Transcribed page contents
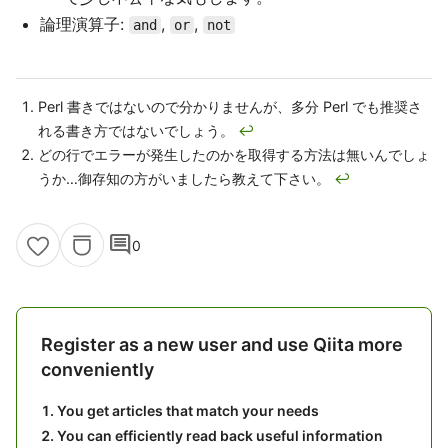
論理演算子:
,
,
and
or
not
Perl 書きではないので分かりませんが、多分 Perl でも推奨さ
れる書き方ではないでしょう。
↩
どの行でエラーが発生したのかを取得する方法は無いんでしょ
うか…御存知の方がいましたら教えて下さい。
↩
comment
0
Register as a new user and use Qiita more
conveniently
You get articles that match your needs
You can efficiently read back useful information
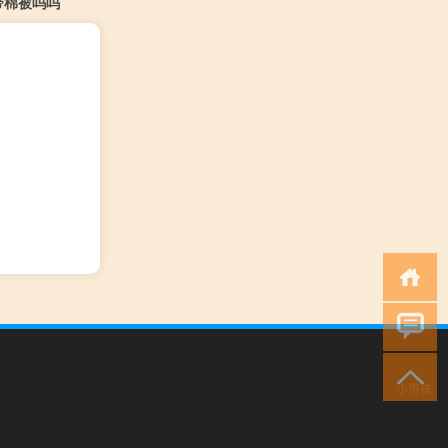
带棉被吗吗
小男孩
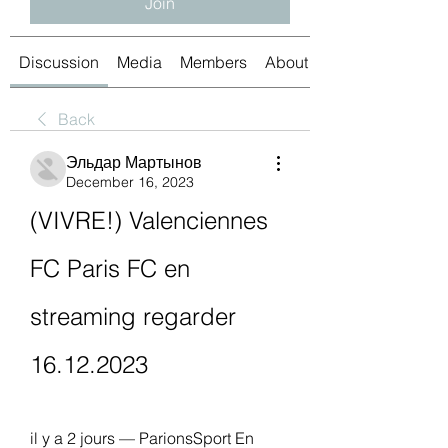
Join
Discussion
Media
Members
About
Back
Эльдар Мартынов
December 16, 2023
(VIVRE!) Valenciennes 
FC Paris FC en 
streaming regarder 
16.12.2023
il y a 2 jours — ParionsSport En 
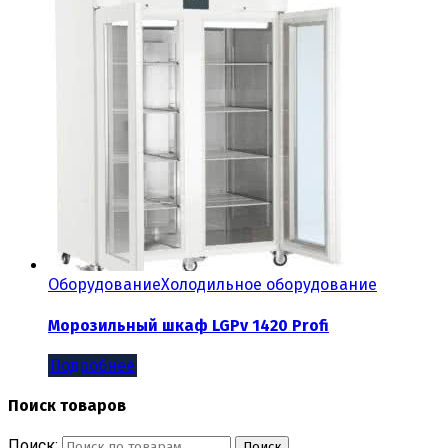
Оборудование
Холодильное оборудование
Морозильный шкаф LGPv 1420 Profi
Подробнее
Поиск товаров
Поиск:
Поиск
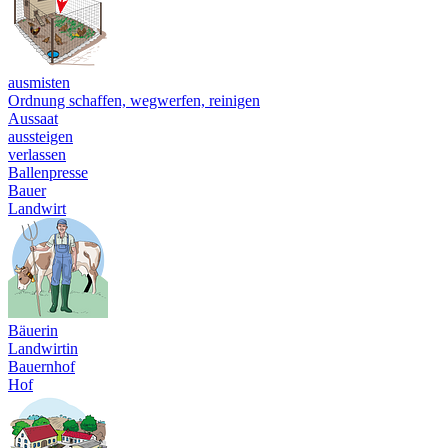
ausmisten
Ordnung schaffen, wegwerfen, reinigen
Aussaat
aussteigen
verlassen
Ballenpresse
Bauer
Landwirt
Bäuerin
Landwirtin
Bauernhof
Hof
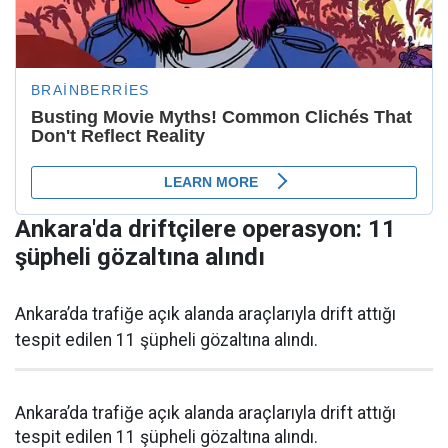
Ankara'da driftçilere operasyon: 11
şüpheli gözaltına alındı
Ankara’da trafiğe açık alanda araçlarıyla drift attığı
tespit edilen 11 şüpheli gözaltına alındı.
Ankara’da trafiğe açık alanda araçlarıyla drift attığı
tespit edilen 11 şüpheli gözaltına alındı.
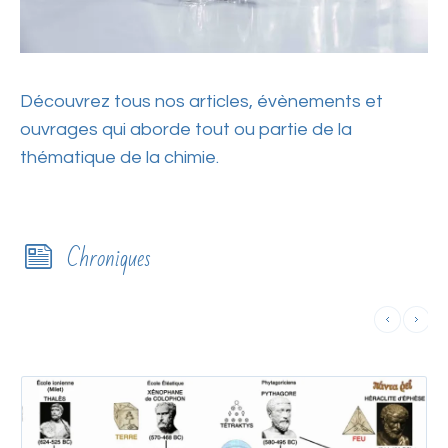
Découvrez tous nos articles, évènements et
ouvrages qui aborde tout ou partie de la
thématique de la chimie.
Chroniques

YOUR ASSIGNMENT: Look above for the line with "うか…御存知の方がいましたら教えて下さい。" and the line with "Холодильное оборудование", then copy them and all lines in between exactly as written, and only those, without any pictures.

ANSWER TO THE PROBLEM:
うか…御存知の方がいましたら教えて下さい。
↩
comment
0
Register as a new user and use Qiita more
conveniently
You get articles that match your needs
You can efficiently read back useful information
带棉被吗吗
小男孩
Join
Discussion
Media
Members
About
Back
Эльдар Мартынов
December 16, 2023
(VIVRE!) Valenciennes 
FC Paris FC en 
streaming regarder 
16.12.2023
il y a 2 jours — ParionsSport En 
Оборудование
Холодильное оборудование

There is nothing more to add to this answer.